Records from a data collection
------------------------------
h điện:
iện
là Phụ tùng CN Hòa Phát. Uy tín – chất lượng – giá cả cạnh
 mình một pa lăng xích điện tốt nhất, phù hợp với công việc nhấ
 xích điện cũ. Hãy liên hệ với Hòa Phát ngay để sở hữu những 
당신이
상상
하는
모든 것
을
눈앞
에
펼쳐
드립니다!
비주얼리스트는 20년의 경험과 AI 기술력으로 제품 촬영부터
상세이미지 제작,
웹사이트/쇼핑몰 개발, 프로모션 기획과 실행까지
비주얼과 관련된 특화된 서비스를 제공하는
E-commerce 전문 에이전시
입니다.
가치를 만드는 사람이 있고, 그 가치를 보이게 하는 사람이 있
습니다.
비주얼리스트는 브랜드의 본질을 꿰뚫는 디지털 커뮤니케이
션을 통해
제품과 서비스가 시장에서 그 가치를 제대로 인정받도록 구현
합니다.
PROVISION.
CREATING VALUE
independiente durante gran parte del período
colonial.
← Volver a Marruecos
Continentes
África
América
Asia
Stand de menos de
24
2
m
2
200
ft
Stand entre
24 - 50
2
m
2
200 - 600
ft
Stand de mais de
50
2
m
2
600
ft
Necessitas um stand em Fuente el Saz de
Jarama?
------------------------------
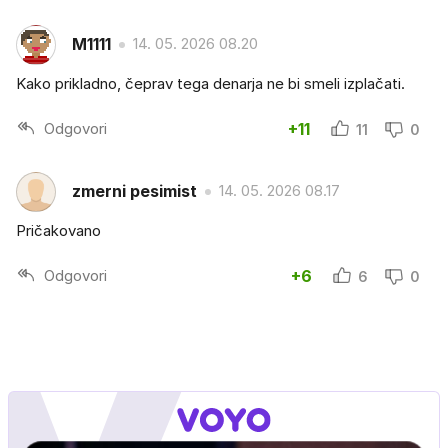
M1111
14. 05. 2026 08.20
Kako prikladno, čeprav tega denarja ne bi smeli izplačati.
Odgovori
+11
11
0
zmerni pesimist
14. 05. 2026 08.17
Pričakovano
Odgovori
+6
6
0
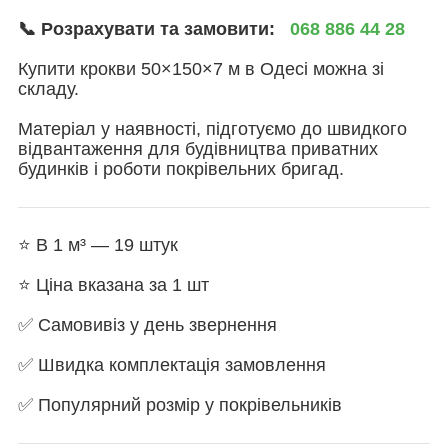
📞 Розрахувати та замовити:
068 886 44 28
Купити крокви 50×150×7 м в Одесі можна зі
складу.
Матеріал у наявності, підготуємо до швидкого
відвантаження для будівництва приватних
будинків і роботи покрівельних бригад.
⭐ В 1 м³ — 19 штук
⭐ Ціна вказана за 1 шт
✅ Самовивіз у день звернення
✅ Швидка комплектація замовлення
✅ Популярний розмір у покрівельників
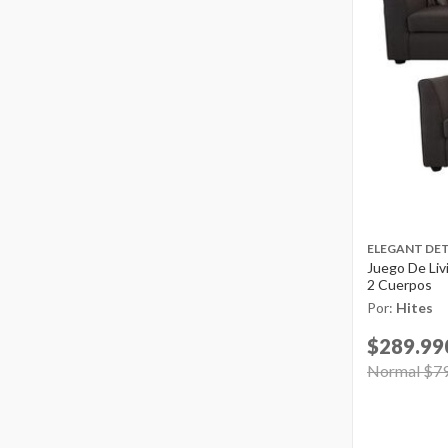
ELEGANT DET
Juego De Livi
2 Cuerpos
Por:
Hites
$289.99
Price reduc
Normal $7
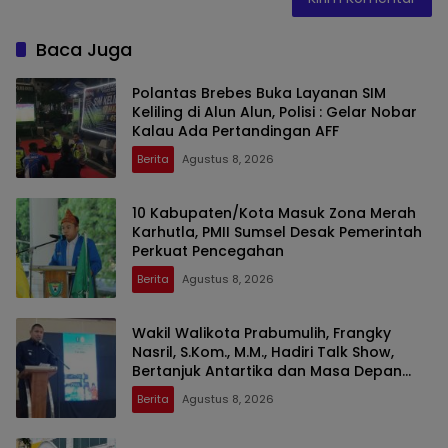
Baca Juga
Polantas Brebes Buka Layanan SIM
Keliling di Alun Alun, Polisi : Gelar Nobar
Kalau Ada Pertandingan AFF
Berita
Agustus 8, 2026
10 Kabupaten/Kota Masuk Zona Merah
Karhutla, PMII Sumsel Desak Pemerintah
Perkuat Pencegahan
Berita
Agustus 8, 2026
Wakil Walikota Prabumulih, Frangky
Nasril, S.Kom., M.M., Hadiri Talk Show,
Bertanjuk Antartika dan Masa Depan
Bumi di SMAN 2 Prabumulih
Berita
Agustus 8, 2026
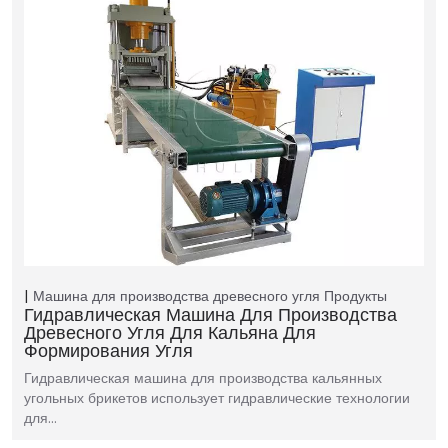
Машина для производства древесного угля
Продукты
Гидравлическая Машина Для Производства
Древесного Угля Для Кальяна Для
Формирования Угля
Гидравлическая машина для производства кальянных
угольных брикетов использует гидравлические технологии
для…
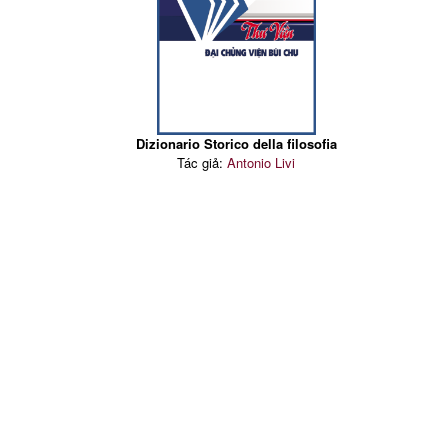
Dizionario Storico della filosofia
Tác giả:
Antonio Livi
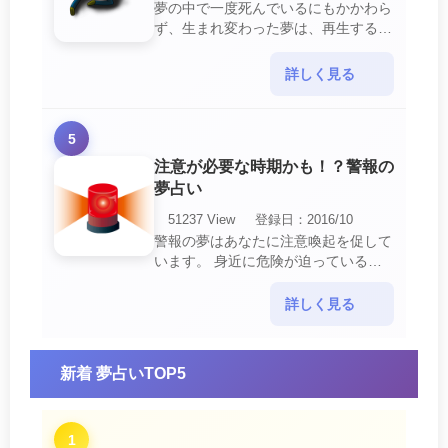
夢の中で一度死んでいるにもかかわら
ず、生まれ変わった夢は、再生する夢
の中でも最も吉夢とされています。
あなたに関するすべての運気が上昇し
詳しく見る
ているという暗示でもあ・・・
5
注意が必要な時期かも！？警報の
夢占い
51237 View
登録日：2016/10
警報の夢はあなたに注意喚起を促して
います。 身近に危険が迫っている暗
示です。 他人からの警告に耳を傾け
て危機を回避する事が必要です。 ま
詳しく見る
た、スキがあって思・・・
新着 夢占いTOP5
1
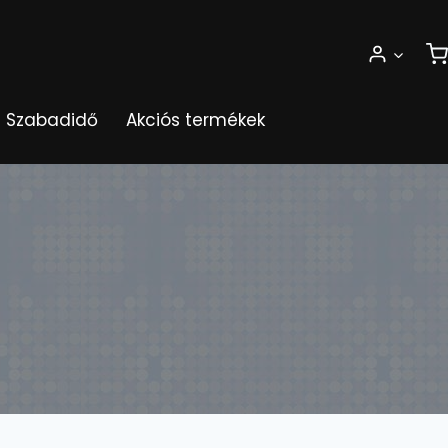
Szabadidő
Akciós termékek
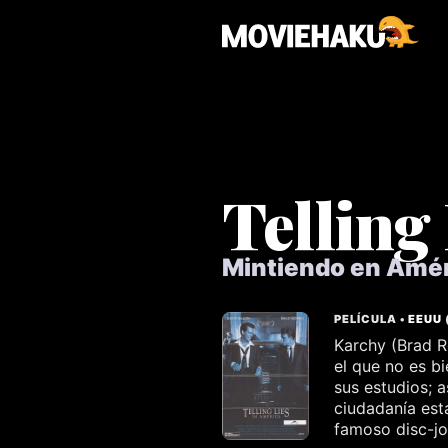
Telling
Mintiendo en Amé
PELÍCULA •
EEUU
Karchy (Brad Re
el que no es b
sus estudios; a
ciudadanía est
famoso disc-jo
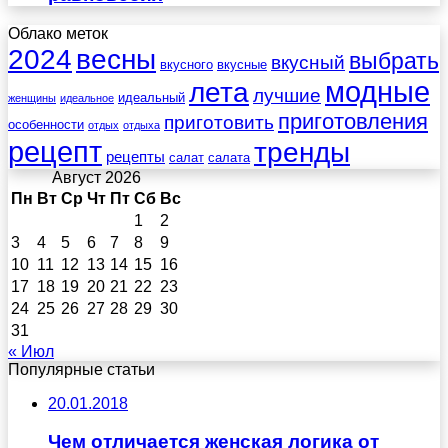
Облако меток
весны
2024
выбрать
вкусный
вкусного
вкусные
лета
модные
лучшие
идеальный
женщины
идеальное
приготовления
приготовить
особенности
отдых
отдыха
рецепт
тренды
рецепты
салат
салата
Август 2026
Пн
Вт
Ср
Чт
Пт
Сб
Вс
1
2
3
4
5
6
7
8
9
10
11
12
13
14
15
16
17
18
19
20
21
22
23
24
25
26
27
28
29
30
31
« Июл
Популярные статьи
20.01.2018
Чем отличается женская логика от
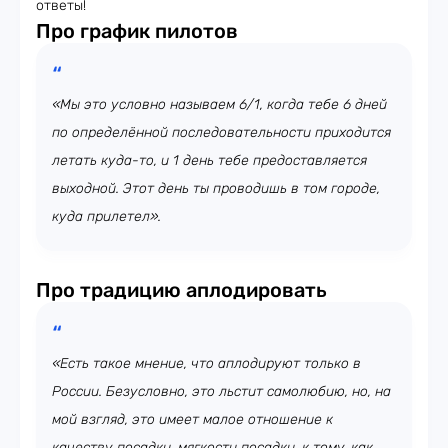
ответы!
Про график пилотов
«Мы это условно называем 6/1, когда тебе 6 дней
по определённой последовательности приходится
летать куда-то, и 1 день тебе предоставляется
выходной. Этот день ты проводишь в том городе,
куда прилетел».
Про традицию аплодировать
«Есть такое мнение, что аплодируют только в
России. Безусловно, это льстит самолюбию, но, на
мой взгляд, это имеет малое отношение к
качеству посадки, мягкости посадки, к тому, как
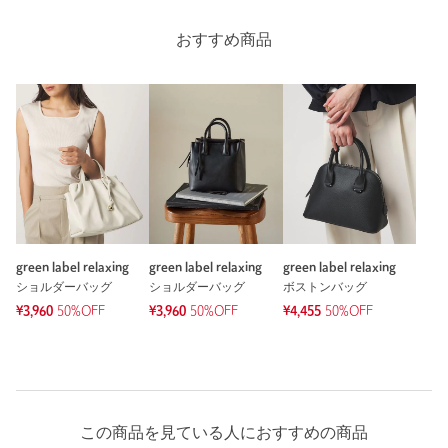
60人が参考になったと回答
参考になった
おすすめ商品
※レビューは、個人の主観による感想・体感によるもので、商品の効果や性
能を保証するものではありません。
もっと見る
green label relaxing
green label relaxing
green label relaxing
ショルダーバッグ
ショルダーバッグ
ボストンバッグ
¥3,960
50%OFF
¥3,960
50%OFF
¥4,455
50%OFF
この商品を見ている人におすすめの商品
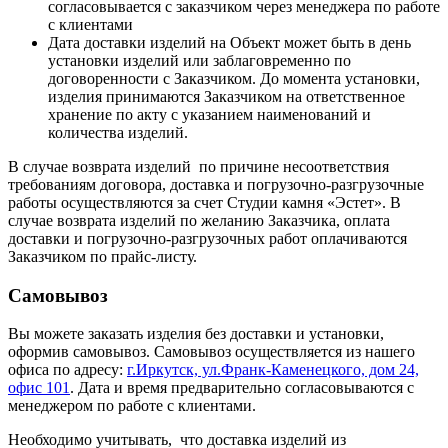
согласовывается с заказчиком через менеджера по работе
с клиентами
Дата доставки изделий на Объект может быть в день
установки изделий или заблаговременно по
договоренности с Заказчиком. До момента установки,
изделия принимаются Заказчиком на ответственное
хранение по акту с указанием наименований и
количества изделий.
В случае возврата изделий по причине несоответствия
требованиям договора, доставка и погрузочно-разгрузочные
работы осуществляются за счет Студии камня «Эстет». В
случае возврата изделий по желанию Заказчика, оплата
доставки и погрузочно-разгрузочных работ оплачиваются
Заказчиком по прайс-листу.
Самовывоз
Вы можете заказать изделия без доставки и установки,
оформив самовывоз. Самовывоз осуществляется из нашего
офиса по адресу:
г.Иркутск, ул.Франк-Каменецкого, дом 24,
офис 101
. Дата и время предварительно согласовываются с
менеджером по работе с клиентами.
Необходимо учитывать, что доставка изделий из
------------------------------
Prompt
Wherever a line above contains the string "работе", count it; then give the total alone.

Expected answer
2